= Gummery =

Gummery is a relatively rare surname extant mainly in the United Kingdom, North America and Australia.

In England in the 18th century it was concentrated in the county of Worcestershire and is a misspelling of Gomery or Gumery. By the time of the 1881 census of England and Wales it was still concentrated in the Midlands region, but had spread to other industrial centres in the country . In the 1881 census of England and Wales there were 98 people recorded with the surname Gummery. In 2002 there were 242 persons with the surname Gummery in England and Wales, making it the 18,859th most common surname.

==People with the surname Gummery==

- Henry Gummery (1832–1912) a British Victorian artist of still life and landscape art.
- Edward, Elizabeth and Ann Gummery a family who were murdered in Berrow, Worcestershire, England in 1780, together with Elizabeth's brother, Thomas Sheen.
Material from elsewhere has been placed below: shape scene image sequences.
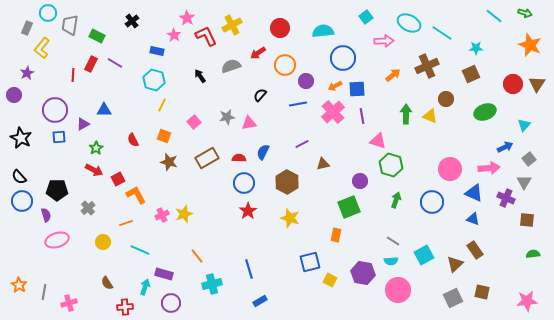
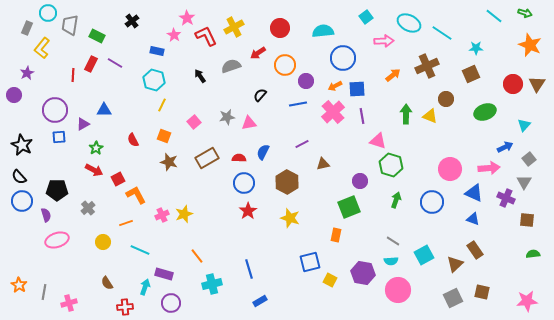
yellow cross at (232, 25): moved 2 px right, 2 px down
black star at (21, 138): moved 1 px right, 7 px down
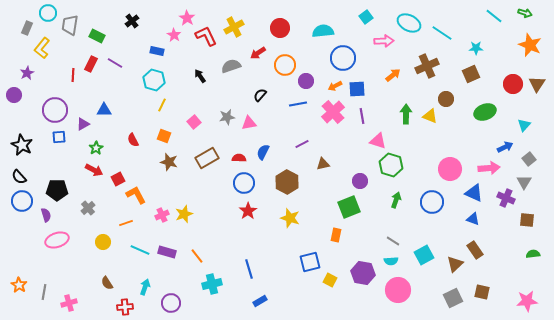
purple rectangle at (164, 274): moved 3 px right, 22 px up
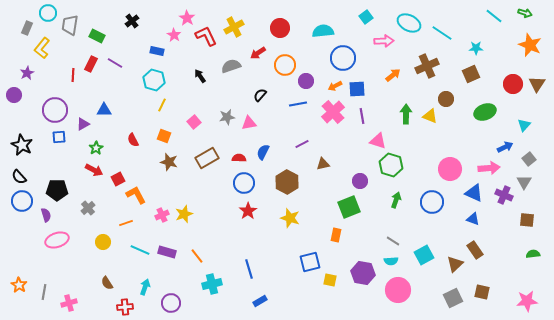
purple cross at (506, 198): moved 2 px left, 3 px up
yellow square at (330, 280): rotated 16 degrees counterclockwise
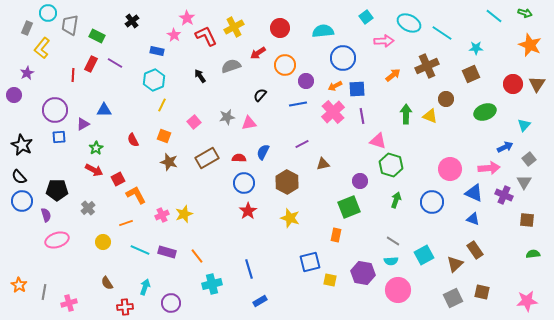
cyan hexagon at (154, 80): rotated 20 degrees clockwise
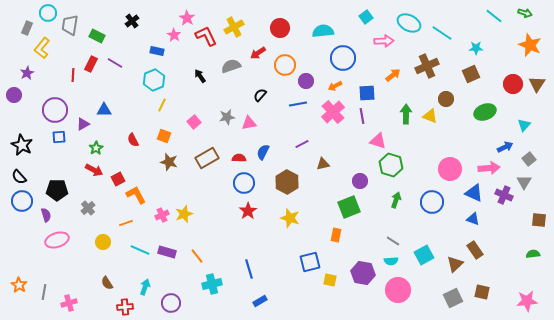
blue square at (357, 89): moved 10 px right, 4 px down
brown square at (527, 220): moved 12 px right
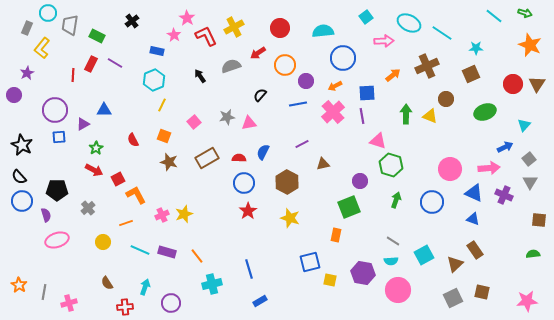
gray triangle at (524, 182): moved 6 px right
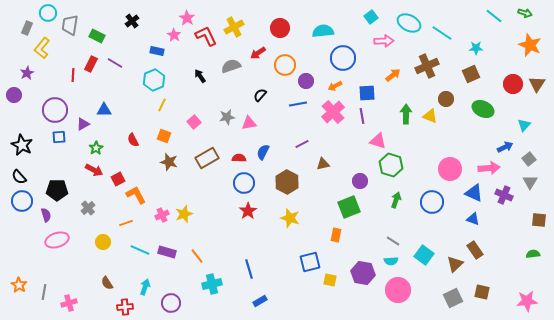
cyan square at (366, 17): moved 5 px right
green ellipse at (485, 112): moved 2 px left, 3 px up; rotated 45 degrees clockwise
cyan square at (424, 255): rotated 24 degrees counterclockwise
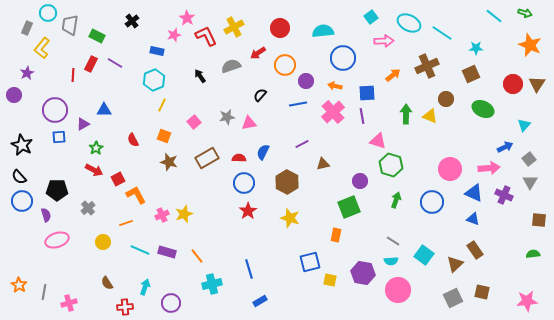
pink star at (174, 35): rotated 24 degrees clockwise
orange arrow at (335, 86): rotated 40 degrees clockwise
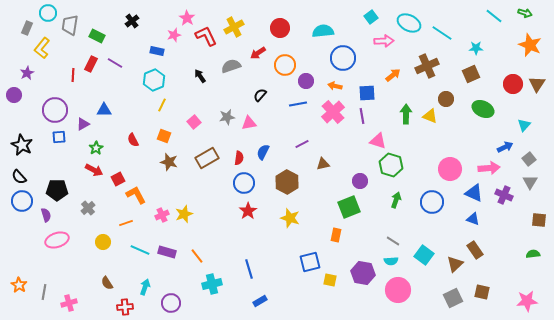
red semicircle at (239, 158): rotated 96 degrees clockwise
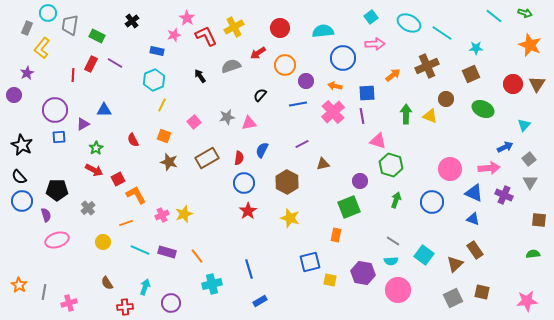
pink arrow at (384, 41): moved 9 px left, 3 px down
blue semicircle at (263, 152): moved 1 px left, 2 px up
The murderer and the reason for their murder has never been discovered, but it may have been linked to the enclosure of common land in the area for private use.
- Walter Gummery (1900–1974), English footballer

==As a place name==

- Gummery's Alley, Dorset Street, Marylebone, London is mentioned in "Boyle's 'View of London, and its Environs'" published in 1799.
- Gummery Street located in the suburb of Bedford, in the City of Bayswater, northeast of Perth, Western Australia.